Cloning refers to somatic (non-sex) cell nuclear transfer. In cloning, the nucleus from a somatic cell is transferred to an oocyte (egg cell) from which the nucleus has been removed. The nuclear DNA of any offspring arising from cloning is identical to that of the original donor.
The intraurerine mortality rate of cloned animals is relatively high. Newborn clones are less healthy, generally, than animals reproduced normally. If a clone survives the first 48 hours after birth, however, it will usually grow and mature to the point where it is largely indistinguishable from normal animals. Cloning could provide a way to supplement the supply of meat and other protein-rich animal products.
In December, 2006, FDA issued draft guidance on allowing meat and milk from cloned cows into the food chain in the United States. In a risk assessment (“RA”), the Agency found that the technology posed no additional safety risks as compared to food derived from animals born through other assisted reproductive technologies in use in U.S. agriculture. Under FDA’s guidance, the labeling in milk and meat products from cloned animals would be no different from that on conventional products.

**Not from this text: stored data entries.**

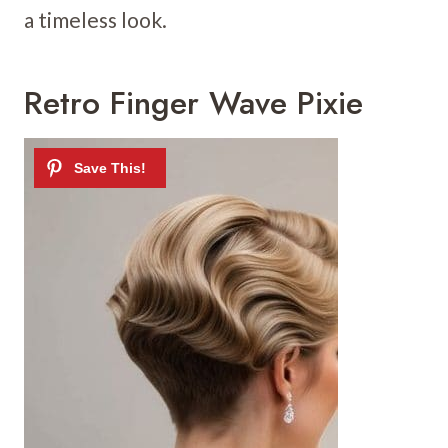
a timeless look.
Retro Finger Wave Pixie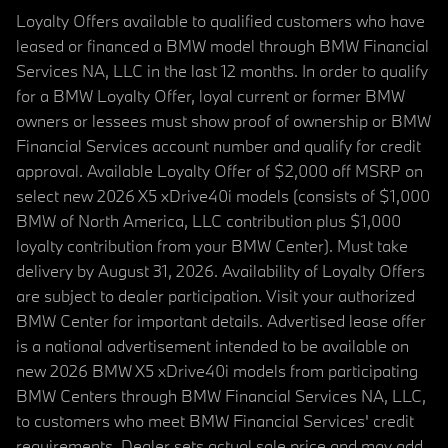
Loyalty Offers available to qualified customers who have
leased or financed a BMW model through BMW Financial
Services NA, LLC in the last 12 months. In order to qualify
for a BMW Loyalty Offer, loyal current or former BMW
owners or lessees must show proof of ownership or BMW
Financial Services account number and qualify for credit
approval. Available Loyalty Offer of $2,000 off MSRP on
select new 2026 X5 xDrive40i models (consists of $1,000
BMW of North America, LLC contribution plus $1,000
loyalty contribution from your BMW Center). Must take
delivery by August 31, 2026. Availability of Loyalty Offers
are subject to dealer participation. Visit your authorized
BMW Center for important details. Advertised lease offer
is a national advertisement intended to be available on
new 2026 BMW X5 xDrive40i models from participating
BMW Centers through BMW Financial Services NA, LLC,
to customers who meet BMW Financial Services' credit
requirements. Dealer sets actual sale price and may add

Opponents of the use of cloned animals as food have included certain scientists, health groups, consumer advocates and occasionally industry. Predictably enough, the Center for Science in the Public Interest said that the RA was based on “false assumptions and misrepresented findings.” Even some food firms have publicly taken positions hostile to cloned products. In January of 2007, California Dairy, the state’s largest dairy producer, stated that it “will not accept milk from cloned cows, effective immediately.”

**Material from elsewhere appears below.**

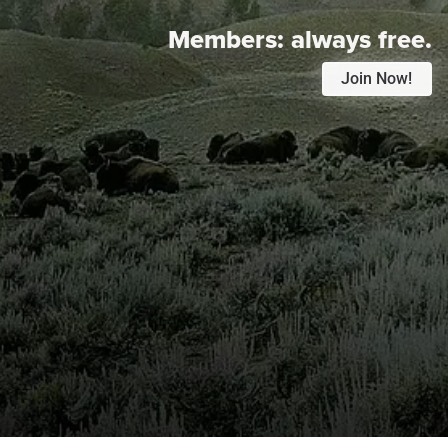
Members:
always free.
Join Now!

The Center for Food Safety (“CFS”) published a review of FDA’s RA in March of 2007, claiming that that assessment was based on “fraudulent assumptions and misrepresented findings.” The Center has published a report called “Not Ready for Prime Time,” alleging that FDA’s RA relies on only three peer-reviewed food safety studies, all focused on milk from cloned cows. The CFS alleged that the studies relied upon were funded by clone-making biotech firms. Other opponents include Consumers Union and the Humane Society of the United States, among others.
Consumption of foods from cloned animals does have its supporters, however. The Federation of Animal Science Societies has published a statement on FDA’s draft risk assessment. It characterized FDA’s RA as “one of the most rigorous food safety reviews ever conducted.” FASS also ran print ads in support of its “Risk-based approach to evaluate animals claims and their progeny – draft” published on 12-28-06. The RA states “… the available data has (sic) not identified any food consumption risks or subtle hazards in health claims of cattle, swine, or goats. Thus, edible products from healthy clones that meet existing requirements for meat and milk in commerce pose no increased food consumption risk(s) relative to comparable products from sexually derived animals.” FASS has pointed out potential benefit from increased food production, disease-resistance, and reproductive efficiency. Among its supporters is Dr. Ian Wilmut, whose work led to the creation of Dolly the sheep.

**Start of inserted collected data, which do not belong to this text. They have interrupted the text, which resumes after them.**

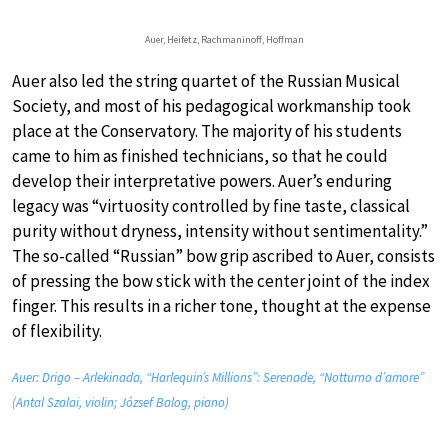
Auer, Heifetz, Rachmaninoff, Hoffman
Auer also led the string quartet of the Russian Musical
Society, and most of his pedagogical workmanship took
place at the Conservatory. The majority of his students
came to him as finished technicians, so that he could
develop their interpretative powers. Auer’s enduring
legacy was “virtuosity controlled by fine taste, classical
purity without dryness, intensity without sentimentality.”
The so-called “Russian” bow grip ascribed to Auer, consists
of pressing the bow stick with the center joint of the index
finger. This results in a richer tone, thought at the expense
of flexibility.
Auer: Drigo – Arlekinada, “Harlequin’s Millions”: Serenade, “Notturno d’amore”
(Antal Szalai, violin; József Balog, piano)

In the Farm Bill, recently enacted, an amendment originating in the Senate requires review of both the human health effects and the economic impact of introducing cloned foods. The amendment directs the National Academy of Sciences to convene a panel of leading scientists to review FDA’s initial decision that food from cloned animals is safe. The panel is to determine potential health impacts of cloned foods on human consumers including possible health effects of less milk consumption as a result of consumer avoidance of cloned foods. The amendment directs the U.S.D.A. to examine consumer acceptance of cloned foods and the likely impact they could have on domestic and International markets. The upshot appears to be that, for now, progress in utilizing cloned animals as a food source will probably slow to a crawl in the U.S.